[WORK REQUEST] Repeat exactly the opening lines of the records, ending with the line that contains "Binlerce yıllık medeniyet".

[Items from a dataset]
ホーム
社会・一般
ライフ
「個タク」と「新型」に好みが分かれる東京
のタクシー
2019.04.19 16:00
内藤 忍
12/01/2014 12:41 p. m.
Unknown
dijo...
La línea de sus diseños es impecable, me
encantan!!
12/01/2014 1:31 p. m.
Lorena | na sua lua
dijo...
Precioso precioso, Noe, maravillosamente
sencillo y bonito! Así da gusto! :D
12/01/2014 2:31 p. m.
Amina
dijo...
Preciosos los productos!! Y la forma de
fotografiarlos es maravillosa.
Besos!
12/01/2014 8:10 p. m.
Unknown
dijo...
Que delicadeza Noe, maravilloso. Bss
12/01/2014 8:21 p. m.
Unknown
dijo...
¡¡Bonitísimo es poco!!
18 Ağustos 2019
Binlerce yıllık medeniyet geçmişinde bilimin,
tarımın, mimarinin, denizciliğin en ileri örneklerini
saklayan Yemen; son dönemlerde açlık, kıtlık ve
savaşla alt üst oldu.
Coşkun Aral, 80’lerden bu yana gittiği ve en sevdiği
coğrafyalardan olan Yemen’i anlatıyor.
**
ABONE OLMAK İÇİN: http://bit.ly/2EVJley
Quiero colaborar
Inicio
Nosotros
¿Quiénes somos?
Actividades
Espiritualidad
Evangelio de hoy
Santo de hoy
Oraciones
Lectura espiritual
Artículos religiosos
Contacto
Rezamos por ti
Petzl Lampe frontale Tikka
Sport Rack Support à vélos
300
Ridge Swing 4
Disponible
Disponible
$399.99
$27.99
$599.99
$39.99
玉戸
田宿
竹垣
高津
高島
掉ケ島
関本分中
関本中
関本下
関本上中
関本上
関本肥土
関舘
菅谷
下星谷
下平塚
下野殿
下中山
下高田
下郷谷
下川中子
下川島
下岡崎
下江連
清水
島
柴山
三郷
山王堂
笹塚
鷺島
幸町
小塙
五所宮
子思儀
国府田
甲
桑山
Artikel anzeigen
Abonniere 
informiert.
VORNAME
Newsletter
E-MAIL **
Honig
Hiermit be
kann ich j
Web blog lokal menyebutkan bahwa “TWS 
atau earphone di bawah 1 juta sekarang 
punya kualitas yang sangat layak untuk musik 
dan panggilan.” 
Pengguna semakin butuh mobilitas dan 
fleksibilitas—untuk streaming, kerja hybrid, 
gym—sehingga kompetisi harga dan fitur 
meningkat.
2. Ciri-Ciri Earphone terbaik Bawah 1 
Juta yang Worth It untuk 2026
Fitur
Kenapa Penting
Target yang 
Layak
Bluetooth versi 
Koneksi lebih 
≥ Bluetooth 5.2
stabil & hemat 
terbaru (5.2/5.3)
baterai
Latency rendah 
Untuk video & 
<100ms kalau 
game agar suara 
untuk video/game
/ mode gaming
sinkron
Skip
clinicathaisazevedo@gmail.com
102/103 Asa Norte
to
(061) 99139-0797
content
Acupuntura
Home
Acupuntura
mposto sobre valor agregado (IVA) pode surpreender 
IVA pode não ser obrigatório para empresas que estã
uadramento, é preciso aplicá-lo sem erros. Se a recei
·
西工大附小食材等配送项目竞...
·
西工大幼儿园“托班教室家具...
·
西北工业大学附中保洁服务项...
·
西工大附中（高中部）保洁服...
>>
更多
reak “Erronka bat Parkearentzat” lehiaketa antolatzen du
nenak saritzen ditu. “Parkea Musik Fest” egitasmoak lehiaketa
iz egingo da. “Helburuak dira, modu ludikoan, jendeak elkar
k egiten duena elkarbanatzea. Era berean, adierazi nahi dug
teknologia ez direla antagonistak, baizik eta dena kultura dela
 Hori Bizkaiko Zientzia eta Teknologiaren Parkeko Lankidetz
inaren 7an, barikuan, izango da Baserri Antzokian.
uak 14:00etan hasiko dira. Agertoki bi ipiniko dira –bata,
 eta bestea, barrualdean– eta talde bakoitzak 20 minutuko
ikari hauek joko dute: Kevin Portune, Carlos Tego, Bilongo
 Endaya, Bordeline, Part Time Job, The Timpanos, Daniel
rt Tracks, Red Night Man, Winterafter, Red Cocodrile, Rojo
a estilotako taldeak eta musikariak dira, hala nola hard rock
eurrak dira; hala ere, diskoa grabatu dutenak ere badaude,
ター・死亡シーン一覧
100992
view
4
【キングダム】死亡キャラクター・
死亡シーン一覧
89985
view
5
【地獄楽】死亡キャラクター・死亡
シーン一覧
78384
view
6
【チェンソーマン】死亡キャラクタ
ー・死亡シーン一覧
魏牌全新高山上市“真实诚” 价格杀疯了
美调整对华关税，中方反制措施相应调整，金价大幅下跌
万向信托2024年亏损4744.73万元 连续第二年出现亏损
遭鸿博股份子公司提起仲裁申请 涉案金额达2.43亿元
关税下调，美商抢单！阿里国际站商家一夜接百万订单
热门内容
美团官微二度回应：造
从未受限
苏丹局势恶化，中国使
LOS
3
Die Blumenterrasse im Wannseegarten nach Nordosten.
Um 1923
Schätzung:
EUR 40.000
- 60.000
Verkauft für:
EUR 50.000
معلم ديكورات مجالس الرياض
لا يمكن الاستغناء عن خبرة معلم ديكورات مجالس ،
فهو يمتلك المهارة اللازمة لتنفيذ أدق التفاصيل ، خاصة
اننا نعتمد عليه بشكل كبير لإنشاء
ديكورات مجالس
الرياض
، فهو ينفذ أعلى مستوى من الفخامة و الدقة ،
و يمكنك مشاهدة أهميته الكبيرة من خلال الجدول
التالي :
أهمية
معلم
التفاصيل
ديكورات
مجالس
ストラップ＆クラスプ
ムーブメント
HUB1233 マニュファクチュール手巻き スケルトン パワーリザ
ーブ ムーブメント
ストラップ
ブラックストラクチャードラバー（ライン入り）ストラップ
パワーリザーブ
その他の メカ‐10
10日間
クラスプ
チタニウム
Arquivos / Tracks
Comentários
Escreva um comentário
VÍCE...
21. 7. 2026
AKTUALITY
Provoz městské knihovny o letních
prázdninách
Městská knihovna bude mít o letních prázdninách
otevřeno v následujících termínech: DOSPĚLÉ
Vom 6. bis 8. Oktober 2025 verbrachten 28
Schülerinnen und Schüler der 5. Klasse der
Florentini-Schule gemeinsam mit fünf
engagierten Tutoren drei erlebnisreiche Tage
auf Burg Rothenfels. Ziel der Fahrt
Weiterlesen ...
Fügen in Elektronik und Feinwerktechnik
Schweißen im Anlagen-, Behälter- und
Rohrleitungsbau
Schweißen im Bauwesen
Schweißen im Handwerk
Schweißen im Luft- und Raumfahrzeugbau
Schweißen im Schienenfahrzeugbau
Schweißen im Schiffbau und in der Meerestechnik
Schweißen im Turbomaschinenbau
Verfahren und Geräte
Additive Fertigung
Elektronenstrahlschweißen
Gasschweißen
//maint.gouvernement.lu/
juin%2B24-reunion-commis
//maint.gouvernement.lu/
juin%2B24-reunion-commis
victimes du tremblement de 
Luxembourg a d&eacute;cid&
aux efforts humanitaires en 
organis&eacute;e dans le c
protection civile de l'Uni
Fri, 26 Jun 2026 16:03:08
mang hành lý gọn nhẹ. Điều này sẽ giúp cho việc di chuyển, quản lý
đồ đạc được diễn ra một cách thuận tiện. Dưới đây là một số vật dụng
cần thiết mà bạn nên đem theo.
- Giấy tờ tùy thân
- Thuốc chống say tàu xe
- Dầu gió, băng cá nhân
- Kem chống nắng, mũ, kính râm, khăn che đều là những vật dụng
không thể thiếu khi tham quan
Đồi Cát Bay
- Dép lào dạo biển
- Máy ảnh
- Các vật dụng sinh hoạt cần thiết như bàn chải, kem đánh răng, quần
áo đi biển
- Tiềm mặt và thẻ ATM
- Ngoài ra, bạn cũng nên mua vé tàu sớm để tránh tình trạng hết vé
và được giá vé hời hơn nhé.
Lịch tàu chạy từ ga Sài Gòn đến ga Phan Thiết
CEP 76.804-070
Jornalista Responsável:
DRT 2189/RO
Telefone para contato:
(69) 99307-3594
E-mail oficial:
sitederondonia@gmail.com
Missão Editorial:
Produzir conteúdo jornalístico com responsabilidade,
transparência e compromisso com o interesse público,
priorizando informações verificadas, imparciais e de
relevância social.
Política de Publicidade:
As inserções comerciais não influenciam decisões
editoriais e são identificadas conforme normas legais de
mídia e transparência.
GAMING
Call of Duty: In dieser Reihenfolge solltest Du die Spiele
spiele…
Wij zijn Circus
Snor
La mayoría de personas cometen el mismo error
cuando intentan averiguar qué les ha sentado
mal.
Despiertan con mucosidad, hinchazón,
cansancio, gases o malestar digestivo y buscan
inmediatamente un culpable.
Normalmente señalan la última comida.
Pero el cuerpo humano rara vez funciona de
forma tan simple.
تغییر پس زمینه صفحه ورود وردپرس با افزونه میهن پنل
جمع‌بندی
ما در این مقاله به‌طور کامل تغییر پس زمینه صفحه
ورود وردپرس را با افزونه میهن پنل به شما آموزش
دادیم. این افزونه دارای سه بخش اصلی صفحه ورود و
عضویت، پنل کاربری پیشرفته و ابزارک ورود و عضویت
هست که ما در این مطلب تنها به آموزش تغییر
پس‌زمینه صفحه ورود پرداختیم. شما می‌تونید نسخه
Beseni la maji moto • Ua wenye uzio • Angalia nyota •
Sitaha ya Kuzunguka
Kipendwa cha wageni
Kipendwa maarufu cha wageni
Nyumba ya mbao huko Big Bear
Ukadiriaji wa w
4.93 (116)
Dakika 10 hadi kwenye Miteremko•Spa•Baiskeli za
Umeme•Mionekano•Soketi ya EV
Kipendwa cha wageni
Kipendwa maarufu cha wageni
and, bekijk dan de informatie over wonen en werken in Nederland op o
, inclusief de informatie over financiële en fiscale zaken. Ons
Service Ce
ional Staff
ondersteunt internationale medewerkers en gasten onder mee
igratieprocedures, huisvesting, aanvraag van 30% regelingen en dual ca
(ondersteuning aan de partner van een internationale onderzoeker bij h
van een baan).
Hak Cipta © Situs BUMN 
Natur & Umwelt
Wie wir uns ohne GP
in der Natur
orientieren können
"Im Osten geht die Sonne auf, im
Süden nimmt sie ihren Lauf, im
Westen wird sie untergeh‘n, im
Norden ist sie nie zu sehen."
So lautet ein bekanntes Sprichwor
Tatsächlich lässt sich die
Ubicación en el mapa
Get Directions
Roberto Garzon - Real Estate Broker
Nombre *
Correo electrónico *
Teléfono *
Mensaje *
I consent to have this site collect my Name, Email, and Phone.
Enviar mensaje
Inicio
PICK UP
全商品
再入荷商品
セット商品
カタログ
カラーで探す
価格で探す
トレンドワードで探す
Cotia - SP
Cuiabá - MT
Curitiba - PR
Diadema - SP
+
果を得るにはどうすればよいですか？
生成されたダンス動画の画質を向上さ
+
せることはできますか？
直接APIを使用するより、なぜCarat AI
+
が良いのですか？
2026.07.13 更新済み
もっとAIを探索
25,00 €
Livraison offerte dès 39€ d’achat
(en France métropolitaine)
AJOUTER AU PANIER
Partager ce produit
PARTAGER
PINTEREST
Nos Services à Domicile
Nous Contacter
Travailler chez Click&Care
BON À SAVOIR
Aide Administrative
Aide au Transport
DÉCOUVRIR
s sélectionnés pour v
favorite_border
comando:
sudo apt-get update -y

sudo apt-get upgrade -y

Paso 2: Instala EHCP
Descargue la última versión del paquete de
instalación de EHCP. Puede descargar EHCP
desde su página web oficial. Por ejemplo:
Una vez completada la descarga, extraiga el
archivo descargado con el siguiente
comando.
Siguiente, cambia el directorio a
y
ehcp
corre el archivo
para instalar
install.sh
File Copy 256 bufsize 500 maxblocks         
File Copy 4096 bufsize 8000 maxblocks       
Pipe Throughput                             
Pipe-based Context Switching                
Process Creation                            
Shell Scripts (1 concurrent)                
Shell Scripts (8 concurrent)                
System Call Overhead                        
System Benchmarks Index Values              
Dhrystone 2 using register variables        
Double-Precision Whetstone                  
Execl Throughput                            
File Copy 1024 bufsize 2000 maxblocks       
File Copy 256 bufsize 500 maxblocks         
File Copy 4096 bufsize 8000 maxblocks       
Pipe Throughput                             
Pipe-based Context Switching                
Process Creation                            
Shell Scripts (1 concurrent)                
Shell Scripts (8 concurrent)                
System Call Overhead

[RESPONSE TO THIS EXERCISE]
ホーム
社会・一般
ライフ
「個タク」と「新型」に好みが分かれる東京
のタクシー
2019.04.19 16:00
内藤 忍
12/01/2014 12:41 p. m.
Unknown
dijo...
La línea de sus diseños es impecable, me
encantan!!
12/01/2014 1:31 p. m.
Lorena | na sua lua
dijo...
Precioso precioso, Noe, maravillosamente
sencillo y bonito! Así da gusto! :D
12/01/2014 2:31 p. m.
Amina
dijo...
Preciosos los productos!! Y la forma de
fotografiarlos es maravillosa.
Besos!
12/01/2014 8:10 p. m.
Unknown
dijo...
Que delicadeza Noe, maravilloso. Bss
12/01/2014 8:21 p. m.
Unknown
dijo...
¡¡Bonitísimo es poco!!
18 Ağustos 2019
Binlerce yıllık medeniyet geçmişinde bilimin,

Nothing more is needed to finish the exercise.